私は今から14年前ーー2006年4月に、東京から本山町へ移住してきました。当時は妻と結婚したばかりで、妻も山梨県出身なもので、二人とも本山町には縁もゆかりもありませんでした。移住の理由は、妻の健康問題です。妻の持病であった喘息やアトピーの改善のために、都会から田舎へ引っ越そうと思って、14年前に本山町にやってきたのです(素晴らしい環境に住めたので、妻は今はすっかり元気です)。
14年前、僕ら夫婦は、日本全国のいろいろな土地をめぐってまわりました。半年ほど、おそらく100ぐらいの市町村を訪ねて歩いたと思います。その中で、私たち夫婦が最も気に入ったのが、この本山町でした。移住してから14年、今は3人の子供と、本山町南部の大石地区で日々、楽しく幸せに暮らしています。私たち移住者を暖かく迎えてくれた本山町、そしてとりわけ大石集落の方々には、言葉では言い表せないほどの感謝をしております。

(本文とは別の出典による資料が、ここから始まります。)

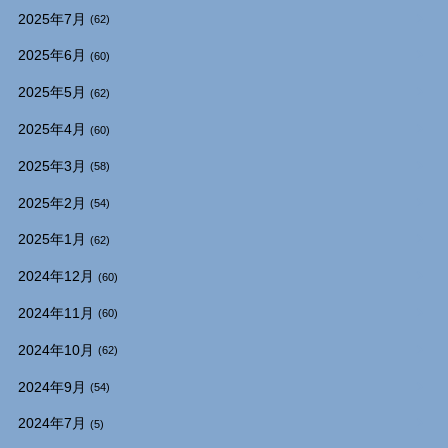
2025年7月
(62)
2025年6月
(60)
2025年5月
(62)
2025年4月
(60)
2025年3月
(58)
2025年2月
(54)
2025年1月
(62)
2024年12月
(60)
2024年11月
(60)
2024年10月
(62)
2024年9月
(54)
2024年7月
(5)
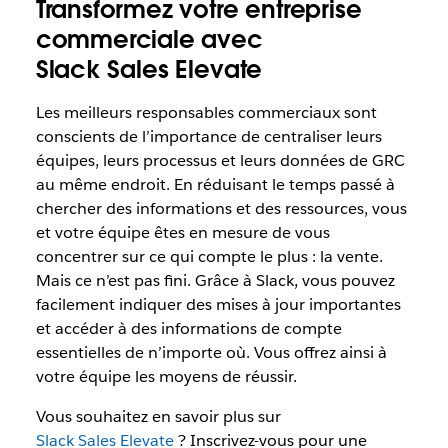
Transformez votre entreprise
commerciale avec
Slack Sales Elevate
Les meilleurs responsables commerciaux sont
conscients de l’importance de centraliser leurs
équipes, leurs processus et leurs données de GRC
au même endroit. En réduisant le temps passé à
chercher des informations et des ressources, vous
et votre équipe êtes en mesure de vous
concentrer sur ce qui compte le plus : la vente.
Mais ce n’est pas fini. Grâce à Slack, vous pouvez
facilement indiquer des mises à jour importantes
et accéder à des informations de compte
essentielles de n’importe où. Vous offrez ainsi à
votre équipe les moyens de réussir.
Vous souhaitez en savoir plus sur
Slack Sales Elevate
? Inscrivez-vous pour une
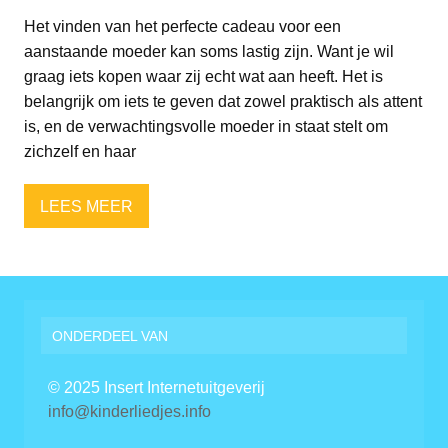
Het vinden van het perfecte cadeau voor een
aanstaande moeder kan soms lastig zijn. Want je wil
graag iets kopen waar zij echt wat aan heeft. Het is
belangrijk om iets te geven dat zowel praktisch als attent
is, en de verwachtingsvolle moeder in staat stelt om
zichzelf en haar
LEES MEER
ONDERDEEL VAN
© 2025 Insert Internetuitgeverij
info@kinderliedjes.info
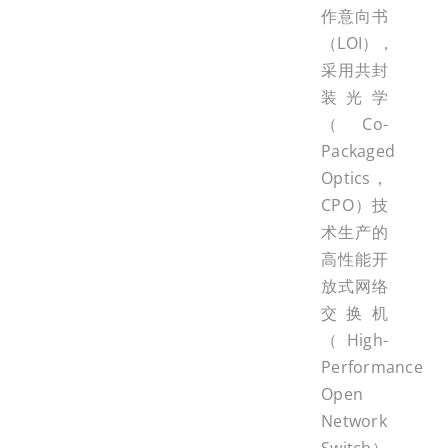
作意向书
（LOI），
采用共封
装光学
（Co-
Packaged
Optics，
CPO）技
术生产的
高性能开
放式网络
交换机
（High-
Performance
Open
Network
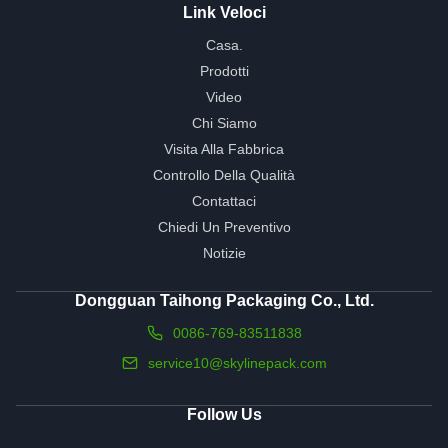
Link Veloci
Casa.
Prodotti
Video
Chi Siamo
Visita Alla Fabbrica
Controllo Della Qualità
Contattaci
Chiedi Un Preventivo
Notizie
Dongguan Taihong Packaging Co., Ltd.
0086-769-83511838
service10@skylinepack.com
Follow Us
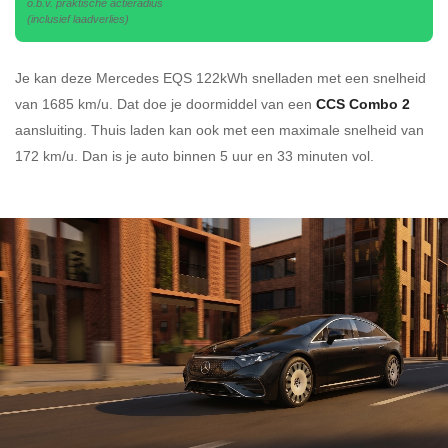
o.b.v. praktische actieradius
(inclusief laadverlies)
Je kan deze Mercedes EQS 122kWh
snelladen
met een snelheid
van 1685 km/u.
Dat doe je doormiddel van een
CCS Combo 2
aansluiting.
Thuis laden kan ook met een maximale snelheid van
172 km/u. Dan is je auto binnen
5 uur en
33 minuten vol.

さて。私は今、世界中が、そして日本も被害を受けている新型コロナウイルスについて、大変に危惧しています。この文章を書いている時点(4月17日)では、まだ嶺北・本山町で感染した人は確認されていませんが、感染者が現れるのは時間の問題だと思っています。少なくとも行政は、最も悲観的な想像をした上で、それに対する準備をするべきだと思っています。
ですので、悲観的な想像をします。新型コロナウイルスのワクチンは何年も開発されません。感染力の強いウイルスは、地球上の、ほぼすべての人に襲いかかります。この新型コロナウイルスの感染力は高く、国の専門家会議では最悪の場合、日本国民の79.9%が新型コロナに感染すると予想しています。そこで中国の武漢市の年齢別死亡率のデータと、本山町の年齢別人口から計算すると、最悪のケースでは、以下のような被害が本山町にもたらされます。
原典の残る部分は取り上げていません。